Ariarne Titmus, 18, and Emma McKeon, 25, each starred at Australia’s trials for July’s worlds in South Korea. Full results are here.

Titmus, who emerged last year as Ledecky’s closest competition ever in the 400m free, won the 400m and 800m frees at trials. Her 400m time — 3:59.35 — is just .07 off Ledecky’s fastest time in the world this year (which Ledecky set at a small meet in California on Saturday).

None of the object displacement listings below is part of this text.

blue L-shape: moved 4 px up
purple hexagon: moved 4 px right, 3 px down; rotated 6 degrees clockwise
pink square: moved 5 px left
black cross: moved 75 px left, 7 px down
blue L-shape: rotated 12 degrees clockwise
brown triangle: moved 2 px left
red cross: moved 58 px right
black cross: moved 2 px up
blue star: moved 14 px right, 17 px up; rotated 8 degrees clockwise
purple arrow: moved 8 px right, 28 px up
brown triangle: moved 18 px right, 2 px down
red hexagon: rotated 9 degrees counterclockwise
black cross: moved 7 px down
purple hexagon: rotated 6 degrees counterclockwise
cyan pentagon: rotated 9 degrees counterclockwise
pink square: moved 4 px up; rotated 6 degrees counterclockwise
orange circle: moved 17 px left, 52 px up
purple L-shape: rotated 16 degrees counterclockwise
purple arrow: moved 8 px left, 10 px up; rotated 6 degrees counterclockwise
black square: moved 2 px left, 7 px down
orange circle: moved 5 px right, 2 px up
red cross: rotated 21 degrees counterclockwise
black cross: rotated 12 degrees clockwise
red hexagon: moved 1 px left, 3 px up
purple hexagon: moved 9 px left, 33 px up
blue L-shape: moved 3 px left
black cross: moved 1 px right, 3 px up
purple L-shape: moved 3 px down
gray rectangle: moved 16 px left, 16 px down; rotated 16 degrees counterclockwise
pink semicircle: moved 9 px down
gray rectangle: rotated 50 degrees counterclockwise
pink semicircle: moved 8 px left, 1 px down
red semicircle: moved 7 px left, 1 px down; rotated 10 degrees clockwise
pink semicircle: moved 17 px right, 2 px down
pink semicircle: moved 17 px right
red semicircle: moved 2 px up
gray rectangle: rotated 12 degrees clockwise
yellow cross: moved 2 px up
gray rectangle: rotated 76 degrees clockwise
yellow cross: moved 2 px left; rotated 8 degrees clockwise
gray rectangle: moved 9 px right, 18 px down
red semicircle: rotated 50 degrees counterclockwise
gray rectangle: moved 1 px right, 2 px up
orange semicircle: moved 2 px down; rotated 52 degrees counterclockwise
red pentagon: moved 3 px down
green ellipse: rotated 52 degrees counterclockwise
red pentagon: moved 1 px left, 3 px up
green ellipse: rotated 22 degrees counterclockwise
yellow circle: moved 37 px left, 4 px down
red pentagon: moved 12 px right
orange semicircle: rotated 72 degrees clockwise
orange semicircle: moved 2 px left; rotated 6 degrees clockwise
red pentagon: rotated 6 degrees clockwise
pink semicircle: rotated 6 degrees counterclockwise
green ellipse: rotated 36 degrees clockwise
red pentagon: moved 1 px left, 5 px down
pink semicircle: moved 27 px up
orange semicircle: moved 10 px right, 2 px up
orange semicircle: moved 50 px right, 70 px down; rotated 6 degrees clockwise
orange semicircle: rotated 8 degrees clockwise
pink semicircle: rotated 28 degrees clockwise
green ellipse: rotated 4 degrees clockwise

Ledecky is undefeated in 400m, 800m and 1500m free finals at major international meets, but that record could be tested like never before at worlds.

The 200m free is another story for Ledecky, who took silver at the 2017 Worlds and bronze at the 2018 Pan Pacific Championships. This year, she ranks fourth in that event, the shortest of her individual races.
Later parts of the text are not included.